The testimony came on the first full day of cross-examination by defense attorneys representing the seven narcotics officers on trial for allegedly skimming $1.4 million during drug raids.

The veteran deputies--all former members of the Sheriff's Department's elite narcotics investigation teams--had worked with Sobel, who now is their chief accuser. The defendants include deputies Ronald E. Daub, James R. Bauder, Daniel M. Garner, John C. Dickenson, Terrell H. Amers, Eufrasio G. Cortez and Macario M. Duran.

All but Duran were members of the same team headed by Sobel, who has since pleaded guilty to conspiracy and tax evasion charges.

But in his cross-examination, defense attorney James Riddet sought to show that Sobel, 45, was implicating his former colleagues merely to avoid a lengthy prison term. Riddet also had Sobel acknowledge a history of thefts, perjury and other misconduct long before he joined the major investigative team.

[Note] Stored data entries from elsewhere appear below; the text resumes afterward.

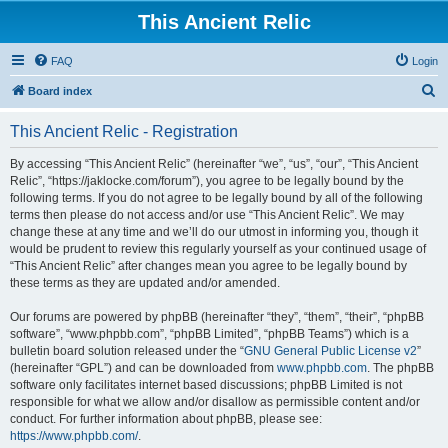
This Ancient Relic
FAQ
Login
S
Board index
e
This Ancient Relic - Registration
a
r
By accessing “This Ancient Relic” (hereinafter “we”, “us”, “our”, “This Ancient
Relic”, “https://jaklocke.com/forum”), you agree to be legally bound by the
c
following terms. If you do not agree to be legally bound by all of the following
h
terms then please do not access and/or use “This Ancient Relic”. We may
change these at any time and we’ll do our utmost in informing you, though it
would be prudent to review this regularly yourself as your continued usage of
“This Ancient Relic” after changes mean you agree to be legally bound by
these terms as they are updated and/or amended.
Our forums are powered by phpBB (hereinafter “they”, “them”, “their”, “phpBB
software”, “www.phpbb.com”, “phpBB Limited”, “phpBB Teams”) which is a
bulletin board solution released under the “
GNU General Public License v2
”
(hereinafter “GPL”) and can be downloaded from
www.phpbb.com
. The phpBB
software only facilitates internet based discussions; phpBB Limited is not
responsible for what we allow and/or disallow as permissible content and/or
conduct. For further information about phpBB, please see:
https://www.phpbb.com/
.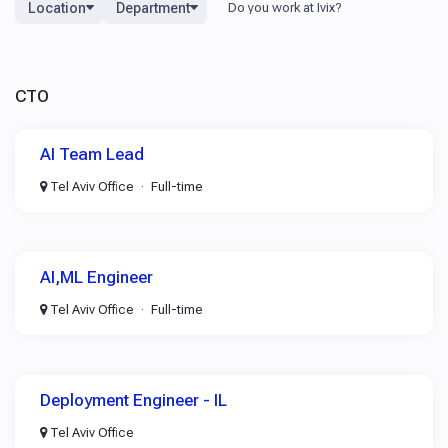
Location
Department
CTO
AI Team Lead
Tel Aviv Office
Full-time
AI,ML Engineer
Tel Aviv Office
Full-time
Deployment Engineer - IL
Tel Aviv Office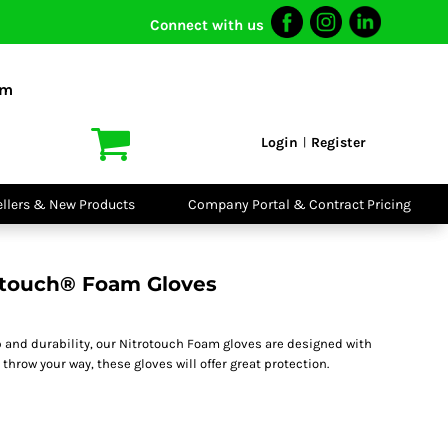
Connect with us
I VIS
PPE
o Shirts
Boots
om
irts
Headwear
dies
Gloves
Login
Register
|
atshirts
Eyewear
kets & Gilets
Ear Protection
users
Disposables
ellers & New Products
Company Portal & Contract Pricing
ralls
Biz Weld
ts
Disposable
Vis Bundles
Respiratory
otouch® Foam Gloves
ip and durability, our Nitrotouch Foam gloves are designed with
throw your way, these gloves will offer great protection.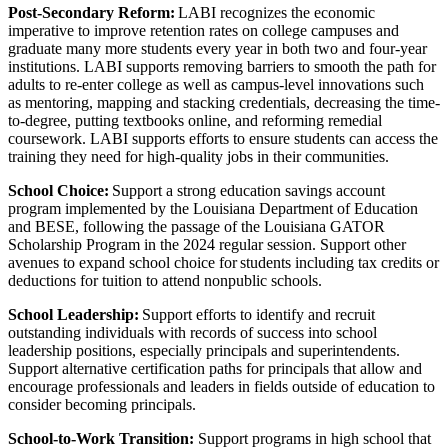
Post-Secondary Reform:
LABI recognizes the economic
imperative to improve retention rates on college campuses and
graduate many more students every year in both two and four-year
institutions. LABI supports removing barriers to smooth the path for
adults to re-enter college as well as campus-level innovations such
as mentoring, mapping and stacking credentials, decreasing the time-
to-degree, putting textbooks online, and reforming remedial
coursework. LABI supports efforts to ensure students can access the
training they need for high-quality jobs in their communities.
School Choice:
Support a strong education savings account
program implemented by the Louisiana Department of Education
and BESE, following the passage of the Louisiana GATOR
Scholarship Program in the 2024 regular session. Support other
avenues to expand school choice for students including tax credits or
deductions for tuition to attend nonpublic schools.
School Leadership:
Support efforts to identify and recruit
outstanding individuals with records of success into school
leadership positions, especially principals and superintendents.
Support alternative certification paths for principals that allow and
encourage professionals and leaders in fields outside of education to
consider becoming principals.
School-to-Work Transition:
Support programs in high school that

Riddet, who represents Cortez, questioned Sobel about his activities between 1985 and 1987, when he led the Lennox narcotics team and an anti-drug task force--dubbed the Southwest Crew--made up of sheriff's deputies and Los Angeles Police Department officers. Sobel testified that those teams were involved in beatings, filing false police reports, lying in search warrant affidavits, planting evidence and stealing money.